Subjects in A Human Eye range from Iraqi poetry, Muriel Rukeyeser, James Baldwin, the correspondence of Denise Levertov and Robert Duncan, and LeRoi Jones.

The book contains the essay, “Three Classics for New Readers: Karl Marx, Rose Luxemburg, Che Guevara,” which discusses how these three young intellectuals “shared an energy of hope, an engagement with society, a belief that critical thinking must accompany action, and a passion for the human world and its possibilities (57-58).”  Rich explains how the writing of Marx, Luxemburg and Guevara expresses the belief that society has to undergo radical change before artistic possibilities can be realized.  The three writers felt that revolution was necessary because it was the only way to bring release from numbed senses.  A recurring theme in their work is passion for the human world and its possibilities – and urgency.  The world is facing cataclysmic changes and life robbing violence and destruction – this is why we have the immediate need to use our creative work as resistance to the horror.

“That the working people who brought forth the raw and manufactured resources of the world could move toward political and economic emancipation these writers saw as a necessary (if not inevitable) evolution in human history.  Revolutions were all around them, mass movements, strikes, international organizing.  But it was not just the temper of their times that drew them into activity…they observed around them the accelerating relationship between private ownership and massive suffering, capital’s devouring appetite for expansion of its markets at whatever human cost—not least its wars.  In that awareness they also saw the meaning of their lives (58).”

People around us are dying at the hands of evil industries.  How can we stand it?

Guevara, Luxemburg and Marx believed that freedom expanded to all would expand societal imagination and spirit.  In bourgeois society, artists have to be part of the market – and to sell themselves requires them to be censored.  If artists didn’t have to seek profit – we could be much freer and truer in creating.  In capitalism, the means of using art as protest is crushed because only the privileged can do it – uneducated masses have their time consumed by labor – and are conditioned to embrace numbing amusements in their free time – like boozing and guns.

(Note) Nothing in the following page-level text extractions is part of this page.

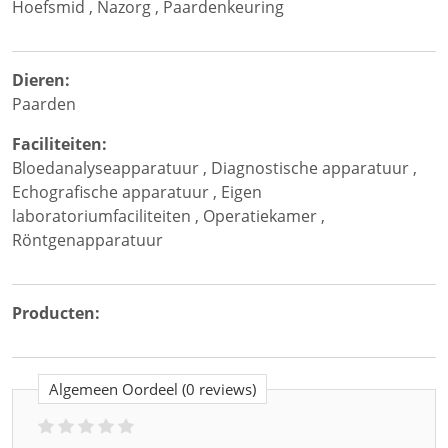
Hoefsmid
,
Nazorg
,
Paardenkeuring
Dieren:
Paarden
Faciliteiten:
Bloedanalyseapparatuur
,
Diagnostische apparatuur
,
Echografische apparatuur
,
Eigen
laboratoriumfaciliteiten
,
Operatiekamer
,
Röntgenapparatuur
Producten:
Algemeen Oordeel
(0 reviews)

“Che envisioned that society as a whole must be converted into a gigantic school.  Those who hope to educate must be in constant and responsive touch with those who are learning; teachers must also be learners.”  -65

We all have something to learn from others, and the ones higher along in learning must be selfless in sharing their knowledge, and humble in realizing they still have more to learn.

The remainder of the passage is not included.